= Newfoundland Campaign (1744) =

British military action against France during King George's War

The Newfoundland Campaign was conducted by the British against the seven French ports and fishing fleet off northern Newfoundland at the opening of King George's War. The British were led by Captain Robert Young of and Captain John Rous of Young Eagle (16 carriage, 24 swivel guns, 100 men).

== Historical Context ==

French colonists and their recruited militias had attacked British villages in Newfoundland in the fall of 1727.

== Campaign ==
In June 1744, Rous captured five prizes off Newfoundland and returned them to St. John's on June 29. In the first 12 days of July, Rous caught 9 more prizes on the Grand Banks. By the end of July, Rous arrived in port at Ferryland with seven more ships. Rous then arrived in St. John's again with another 12 prizes.

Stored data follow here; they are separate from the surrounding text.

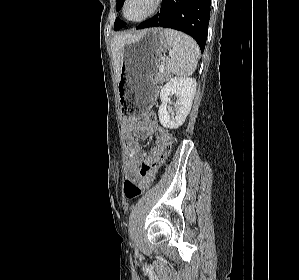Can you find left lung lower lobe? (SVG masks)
<instances>
[{
	"label": "left lung lower lobe",
	"mask_w": 299,
	"mask_h": 280,
	"mask_svg": "<svg viewBox=\"0 0 299 280\" xmlns=\"http://www.w3.org/2000/svg\"><path fill=\"white\" fill-rule=\"evenodd\" d=\"M211 0H162L161 10L136 29L165 27L192 36L203 52L207 39Z\"/></svg>",
	"instance_id": "obj_1"
}]
</instances>
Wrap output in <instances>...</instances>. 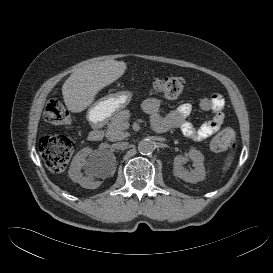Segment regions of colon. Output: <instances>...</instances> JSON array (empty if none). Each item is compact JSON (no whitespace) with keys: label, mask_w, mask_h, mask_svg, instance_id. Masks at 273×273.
<instances>
[{"label":"colon","mask_w":273,"mask_h":273,"mask_svg":"<svg viewBox=\"0 0 273 273\" xmlns=\"http://www.w3.org/2000/svg\"><path fill=\"white\" fill-rule=\"evenodd\" d=\"M150 87L157 94L176 98L185 90L186 81L179 76L160 77L153 79ZM44 116L49 123L54 125H68L70 123L68 112L61 99L49 100ZM235 143L234 132L224 129L212 139L210 147L213 151L223 152L234 149ZM39 151L51 171L62 172L74 151V142L66 136H47L40 140Z\"/></svg>","instance_id":"obj_1"}]
</instances>
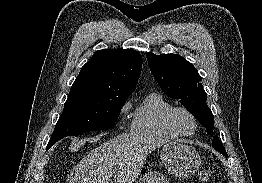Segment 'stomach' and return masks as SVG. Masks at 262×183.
<instances>
[{
  "label": "stomach",
  "mask_w": 262,
  "mask_h": 183,
  "mask_svg": "<svg viewBox=\"0 0 262 183\" xmlns=\"http://www.w3.org/2000/svg\"><path fill=\"white\" fill-rule=\"evenodd\" d=\"M160 158L169 173L181 178L194 175L201 163V157L193 147L177 141L166 142ZM136 183H169V180L160 172L150 171Z\"/></svg>",
  "instance_id": "0dacf381"
}]
</instances>
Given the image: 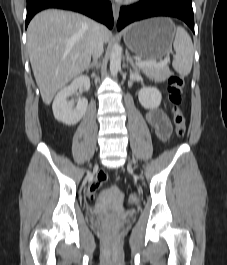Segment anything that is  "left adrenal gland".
Here are the masks:
<instances>
[{
  "mask_svg": "<svg viewBox=\"0 0 227 265\" xmlns=\"http://www.w3.org/2000/svg\"><path fill=\"white\" fill-rule=\"evenodd\" d=\"M126 61H127V63L130 64V66L132 67L133 70H137V67H136V65H135V63H134V60H133V58L130 56L128 50H126Z\"/></svg>",
  "mask_w": 227,
  "mask_h": 265,
  "instance_id": "obj_1",
  "label": "left adrenal gland"
}]
</instances>
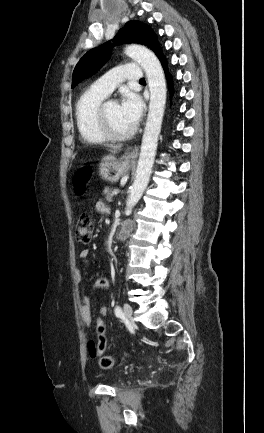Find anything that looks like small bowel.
Returning a JSON list of instances; mask_svg holds the SVG:
<instances>
[{"mask_svg":"<svg viewBox=\"0 0 264 433\" xmlns=\"http://www.w3.org/2000/svg\"><path fill=\"white\" fill-rule=\"evenodd\" d=\"M95 208L98 212H101V213H107L109 211L107 205L103 201H98L95 205ZM88 255H89V253L87 250H82L79 253L78 257L82 262L87 263ZM77 279L79 282H81L82 276H81L80 272H77ZM92 288L93 289H105V290L109 291L111 288V284L106 278H98L92 283ZM100 313L102 316H105L106 315V308L103 307L101 309ZM80 315H81V318H82V320L86 326L92 325L93 317H92V312H91L90 297L88 295H84L81 299ZM87 351H88V355L92 359L98 358V354H99L98 353V343L95 341H92V340L89 341L87 344Z\"/></svg>","mask_w":264,"mask_h":433,"instance_id":"small-bowel-1","label":"small bowel"}]
</instances>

On August 18, Rous with three other vessels (one under the command of Capt. Robert Cleves) attacked 5 ships of the French fleet at Fishott (Fishroad). The conflict lasted 5.5 hours. The French killed 11 of the British crew and wounded over 30. Rous estimated the French casualties were double this number and 70 were taken prisoner. Rous then moved on to St. Julien's where there was strong resistance but Rous was able to capture 3 ships. He then attacked Carrous (also known as Carpoon and Quirpon Island).

== Afterward ==
The following year the Mi’kmaq militia from Ile-Royale raided various British outposts in Newfoundland in August 1745. They attacked several houses, taking 23 prisoners. The following spring the Mi’kmaq began to take 12 of the prisoners to a rendez-vous point close to St. John's, en route to Quebec. The prisoners managed to overpower and kill their captors at the rendez-vous site near St. John and escaped. Two days later, another group of Mi’kmaq took the remaining 11 prisoners to the same rendez-vous point. Discovering the fate of their fellow captors, the other Mi’kmaq killed the remaining 11 prisoners.